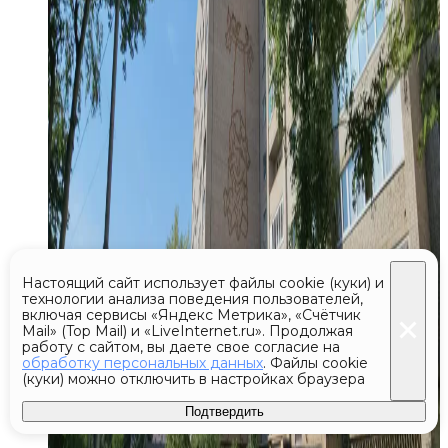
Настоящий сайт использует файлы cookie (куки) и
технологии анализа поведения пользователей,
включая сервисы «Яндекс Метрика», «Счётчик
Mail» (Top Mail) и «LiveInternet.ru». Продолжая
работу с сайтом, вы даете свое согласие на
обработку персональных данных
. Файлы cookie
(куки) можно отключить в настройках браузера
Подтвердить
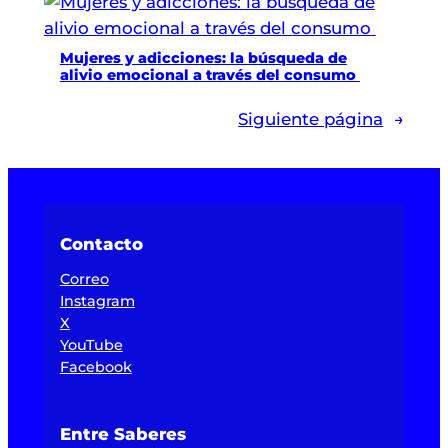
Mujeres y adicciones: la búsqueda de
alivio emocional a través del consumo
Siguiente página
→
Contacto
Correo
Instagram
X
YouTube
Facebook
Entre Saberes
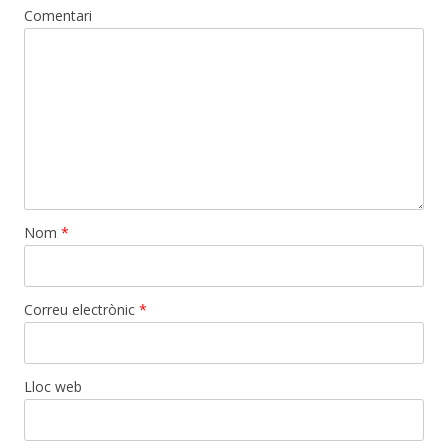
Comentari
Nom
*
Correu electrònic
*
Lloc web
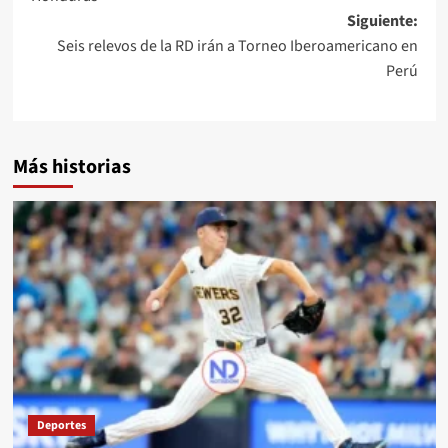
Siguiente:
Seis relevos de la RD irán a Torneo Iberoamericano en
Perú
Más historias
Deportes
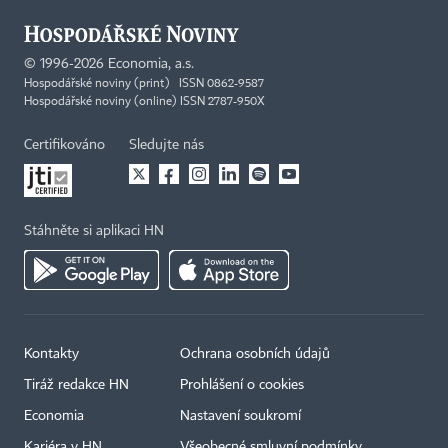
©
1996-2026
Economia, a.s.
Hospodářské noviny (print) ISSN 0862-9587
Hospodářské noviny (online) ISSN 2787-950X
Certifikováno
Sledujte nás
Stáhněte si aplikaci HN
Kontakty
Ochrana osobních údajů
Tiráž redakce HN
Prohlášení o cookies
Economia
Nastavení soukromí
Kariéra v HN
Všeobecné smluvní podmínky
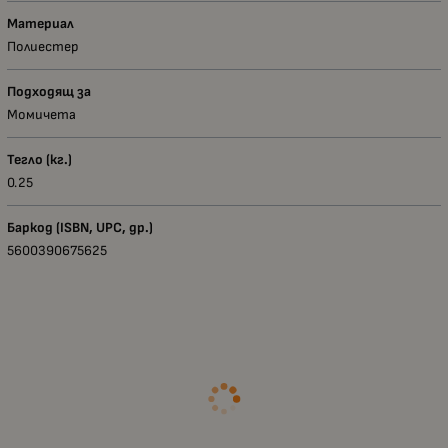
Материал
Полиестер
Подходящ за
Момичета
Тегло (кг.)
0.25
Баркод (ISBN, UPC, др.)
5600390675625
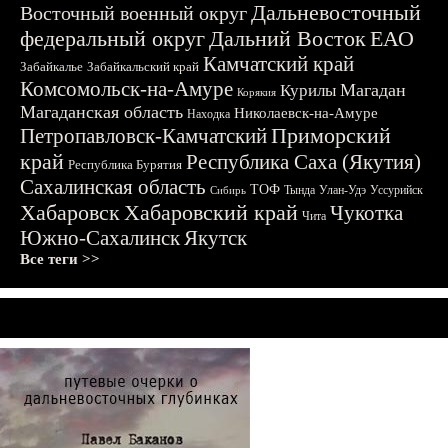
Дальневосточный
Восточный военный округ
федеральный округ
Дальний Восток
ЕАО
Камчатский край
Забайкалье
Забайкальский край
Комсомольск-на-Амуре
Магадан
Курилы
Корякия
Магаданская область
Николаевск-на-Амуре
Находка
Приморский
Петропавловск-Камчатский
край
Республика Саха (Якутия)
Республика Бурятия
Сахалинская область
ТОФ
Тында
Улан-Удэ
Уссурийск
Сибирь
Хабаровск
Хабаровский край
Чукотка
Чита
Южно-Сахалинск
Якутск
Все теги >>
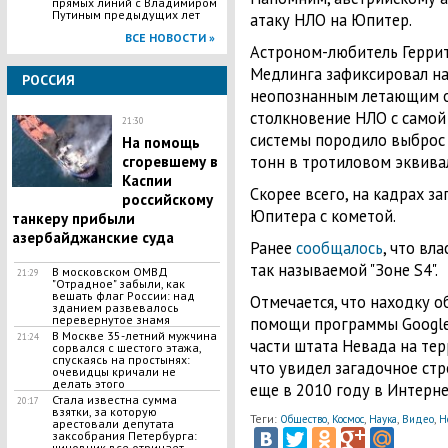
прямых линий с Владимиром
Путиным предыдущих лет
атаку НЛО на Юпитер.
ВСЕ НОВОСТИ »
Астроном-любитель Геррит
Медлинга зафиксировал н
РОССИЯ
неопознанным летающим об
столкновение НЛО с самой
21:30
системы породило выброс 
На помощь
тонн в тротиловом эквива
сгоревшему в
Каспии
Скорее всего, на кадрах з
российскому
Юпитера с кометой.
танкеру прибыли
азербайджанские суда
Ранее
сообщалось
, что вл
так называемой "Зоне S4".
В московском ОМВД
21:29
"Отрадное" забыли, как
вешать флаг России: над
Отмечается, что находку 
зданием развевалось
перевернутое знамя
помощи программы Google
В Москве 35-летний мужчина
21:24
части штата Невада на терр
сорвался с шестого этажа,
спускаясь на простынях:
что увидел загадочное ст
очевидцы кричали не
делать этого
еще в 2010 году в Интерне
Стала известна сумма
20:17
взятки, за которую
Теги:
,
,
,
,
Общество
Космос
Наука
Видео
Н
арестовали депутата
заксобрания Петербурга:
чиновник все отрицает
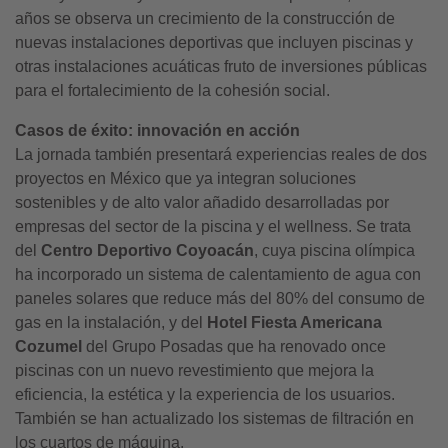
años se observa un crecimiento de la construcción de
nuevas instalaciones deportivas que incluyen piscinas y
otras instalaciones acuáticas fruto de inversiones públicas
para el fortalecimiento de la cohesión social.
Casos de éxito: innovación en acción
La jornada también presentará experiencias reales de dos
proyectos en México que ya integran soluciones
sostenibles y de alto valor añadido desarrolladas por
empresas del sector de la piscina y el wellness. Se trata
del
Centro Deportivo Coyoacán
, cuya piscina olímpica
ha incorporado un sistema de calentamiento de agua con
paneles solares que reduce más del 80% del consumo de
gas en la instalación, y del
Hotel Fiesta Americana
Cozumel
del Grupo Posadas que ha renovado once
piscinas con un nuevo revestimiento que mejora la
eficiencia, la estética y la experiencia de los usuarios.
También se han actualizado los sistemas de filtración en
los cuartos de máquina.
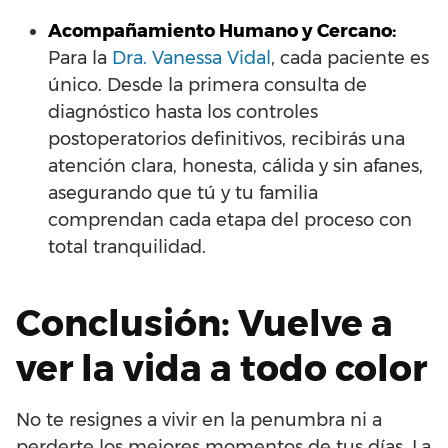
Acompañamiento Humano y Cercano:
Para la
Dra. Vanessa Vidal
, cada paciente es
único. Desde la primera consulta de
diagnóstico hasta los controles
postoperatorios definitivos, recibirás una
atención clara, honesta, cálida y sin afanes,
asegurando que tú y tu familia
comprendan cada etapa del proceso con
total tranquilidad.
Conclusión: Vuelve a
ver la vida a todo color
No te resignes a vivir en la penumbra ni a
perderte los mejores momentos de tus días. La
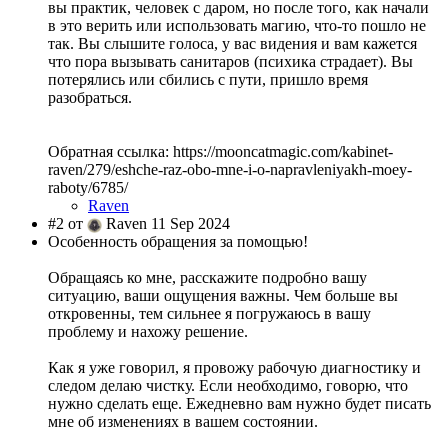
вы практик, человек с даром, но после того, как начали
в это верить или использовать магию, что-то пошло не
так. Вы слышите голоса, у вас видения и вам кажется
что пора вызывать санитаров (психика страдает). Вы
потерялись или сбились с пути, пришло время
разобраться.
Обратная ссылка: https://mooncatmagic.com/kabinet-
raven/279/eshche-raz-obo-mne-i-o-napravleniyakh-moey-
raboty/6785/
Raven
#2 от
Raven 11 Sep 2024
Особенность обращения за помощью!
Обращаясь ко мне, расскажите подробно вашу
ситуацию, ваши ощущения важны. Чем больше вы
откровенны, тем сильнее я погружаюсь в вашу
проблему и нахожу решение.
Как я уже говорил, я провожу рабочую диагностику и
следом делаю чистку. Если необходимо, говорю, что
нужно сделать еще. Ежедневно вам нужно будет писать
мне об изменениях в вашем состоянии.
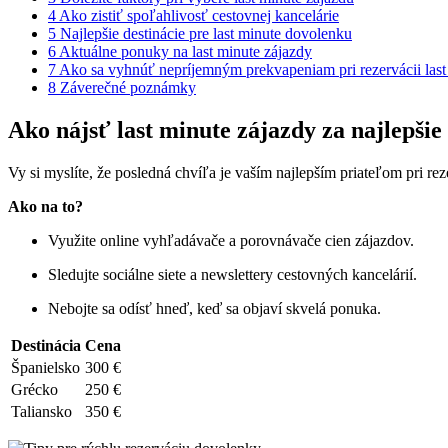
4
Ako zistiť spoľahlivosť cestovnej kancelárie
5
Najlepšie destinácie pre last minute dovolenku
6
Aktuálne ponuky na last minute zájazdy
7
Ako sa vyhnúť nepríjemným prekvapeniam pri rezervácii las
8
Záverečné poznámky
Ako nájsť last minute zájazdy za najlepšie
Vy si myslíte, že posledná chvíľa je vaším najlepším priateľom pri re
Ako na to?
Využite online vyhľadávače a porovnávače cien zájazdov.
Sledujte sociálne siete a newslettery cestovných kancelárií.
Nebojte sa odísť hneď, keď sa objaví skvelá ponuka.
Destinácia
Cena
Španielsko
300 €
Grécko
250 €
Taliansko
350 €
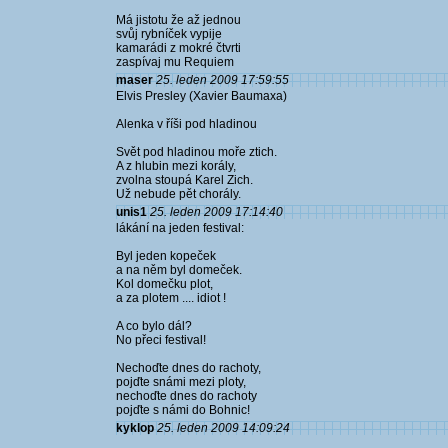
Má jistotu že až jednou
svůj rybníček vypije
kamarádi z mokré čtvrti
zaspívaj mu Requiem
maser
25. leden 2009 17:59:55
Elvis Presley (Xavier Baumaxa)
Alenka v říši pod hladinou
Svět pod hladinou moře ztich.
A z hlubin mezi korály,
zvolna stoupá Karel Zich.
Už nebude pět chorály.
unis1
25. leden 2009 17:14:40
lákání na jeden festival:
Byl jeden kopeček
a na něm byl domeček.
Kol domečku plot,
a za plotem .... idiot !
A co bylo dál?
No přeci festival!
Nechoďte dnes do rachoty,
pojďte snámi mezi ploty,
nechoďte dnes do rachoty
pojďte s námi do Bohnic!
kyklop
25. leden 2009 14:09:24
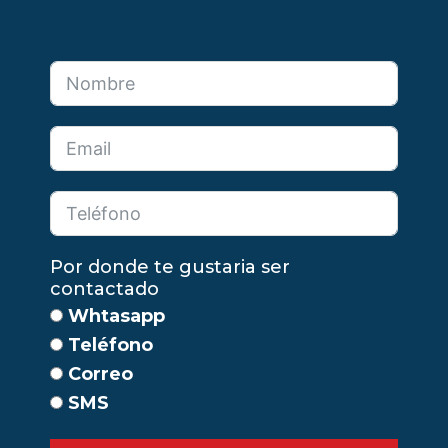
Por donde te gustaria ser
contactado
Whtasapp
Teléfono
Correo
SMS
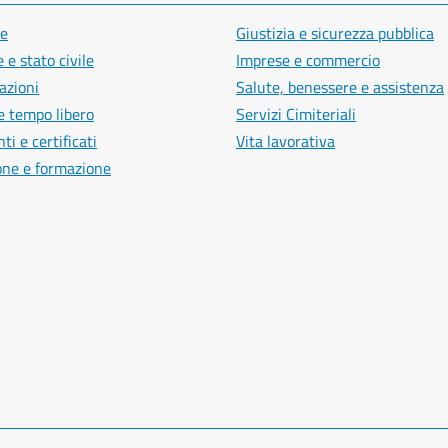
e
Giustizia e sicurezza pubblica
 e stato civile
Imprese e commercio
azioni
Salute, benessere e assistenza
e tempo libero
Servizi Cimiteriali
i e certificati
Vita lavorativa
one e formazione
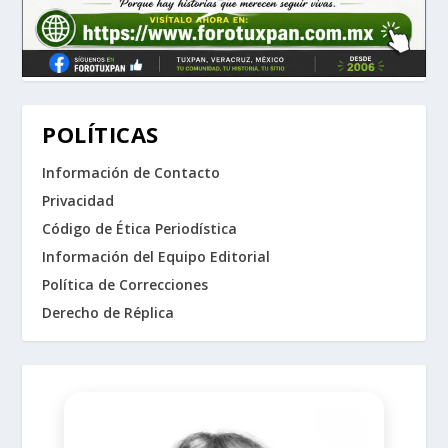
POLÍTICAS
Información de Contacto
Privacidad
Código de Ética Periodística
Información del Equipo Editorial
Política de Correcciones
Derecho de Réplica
....................
YOUR TASK | Work out how many lines above contain "jeden", then write only that number.

REPLY TO THE EXERCISE | 2